The various skills that are required to achieve all of this means that inevitably a number of different people will all be involved in the task of creating the new report. This increases the amount of time and effort it takes to put a rigorously engineered solution in place. Shadow Systems typically ignore this kind of rigor, making them much faster to implement, but less reliable and more difficult to maintain.

== Problems ==
When Shadow Data Systems are created by end users whose main area of expertise is something other than software engineering, they are subject to the following problems:

===Poorly designed===
Shadow Data Systems often suffer from poor design. Errors may be hard to find, modifications may be difficult, and long-term support may be troublesome.

===Not scalable===
Typically, Shadow Data Systems are only used by one or two people. Unless they are developed by experienced programmers, it may be difficult to scale them up to support tens or hundreds of users.

===Poorly documented===
Shadow Data Systems are often lack adequate documentation. Knowledge about the system is passed by word-of-mouth and can be confined to a very small number of people. This knowledge is then lost completely if one or two staff members leave.

===Untested===
Around two thirds of the effort involved in professional software development is expended in testing. Shadow Data Systems undergo much more cursory testing and may have latent errors that only become apparent after a long period of production use.
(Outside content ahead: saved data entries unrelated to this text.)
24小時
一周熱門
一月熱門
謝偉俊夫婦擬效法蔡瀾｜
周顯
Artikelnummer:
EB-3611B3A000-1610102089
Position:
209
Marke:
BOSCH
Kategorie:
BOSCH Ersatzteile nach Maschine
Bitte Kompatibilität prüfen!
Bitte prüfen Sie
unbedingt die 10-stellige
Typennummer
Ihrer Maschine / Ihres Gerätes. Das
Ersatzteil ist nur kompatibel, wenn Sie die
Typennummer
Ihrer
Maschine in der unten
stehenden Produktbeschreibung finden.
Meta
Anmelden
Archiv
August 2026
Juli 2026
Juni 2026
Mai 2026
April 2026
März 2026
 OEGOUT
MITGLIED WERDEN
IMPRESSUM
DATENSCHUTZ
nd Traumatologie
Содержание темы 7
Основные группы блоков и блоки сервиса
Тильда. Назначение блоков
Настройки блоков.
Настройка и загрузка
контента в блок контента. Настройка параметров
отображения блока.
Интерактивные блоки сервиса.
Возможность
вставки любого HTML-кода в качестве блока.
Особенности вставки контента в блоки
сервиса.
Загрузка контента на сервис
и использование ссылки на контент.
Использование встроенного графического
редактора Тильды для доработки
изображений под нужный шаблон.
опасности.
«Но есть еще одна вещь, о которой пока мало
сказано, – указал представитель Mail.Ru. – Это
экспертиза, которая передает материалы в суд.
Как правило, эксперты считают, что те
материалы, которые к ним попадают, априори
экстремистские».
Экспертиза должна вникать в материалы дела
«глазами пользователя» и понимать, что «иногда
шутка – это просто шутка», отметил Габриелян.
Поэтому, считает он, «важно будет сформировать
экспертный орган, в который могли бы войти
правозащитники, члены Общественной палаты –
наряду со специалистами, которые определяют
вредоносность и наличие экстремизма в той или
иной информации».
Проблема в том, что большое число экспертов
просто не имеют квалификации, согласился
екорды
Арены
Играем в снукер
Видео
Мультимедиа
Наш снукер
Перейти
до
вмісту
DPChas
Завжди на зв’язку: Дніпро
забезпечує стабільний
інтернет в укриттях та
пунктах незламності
===May allow unauthorized access to sensitive information===
Shadow Data Systems hold substantial chunks of company data and can include confidential information about customers, suppliers or staff. The access control processes for these systems are often much more lax than for a centralized company database and may not even exist at all. Physically locating sensitive data on desktop or laptop computers can leave an organization very exposed if the computer is stolen.

===Easy to introduce errors===
Data in local databases and spreadsheets can very easily be modified, either intentionally or otherwise. Once changed it can be hard to track what changes have been made and what the original data looked like. Where the system manipulates the data it can introduce more subtle errors that remain completely undetected for long periods.

===Back up===
Shadow systems existing on a single computer are often not regularly backed up. It is best to have these systems on a computer that is regularly backed up or on a server.

===Several versions of the truth===
There may be many different shadow systems within an organization reporting against the same data. Each one may add filters and manipulate the data in different ways. This can lead to apparent inconsistencies in their output. Where two shadow systems disagree, either or both of them may be wrong.

== Advantages ==
When Shadow Data Systems are created by an experienced programmer or software engineer with significant input from departmental management, the resulting solution frequently exceeds the capability of those created by the organizations centralized information systems department. The experience of the programmer / software engineer easily removes most of the previously stated problems. And, when combined with input of departmental management, the resulting product actually meets the needs of the end user.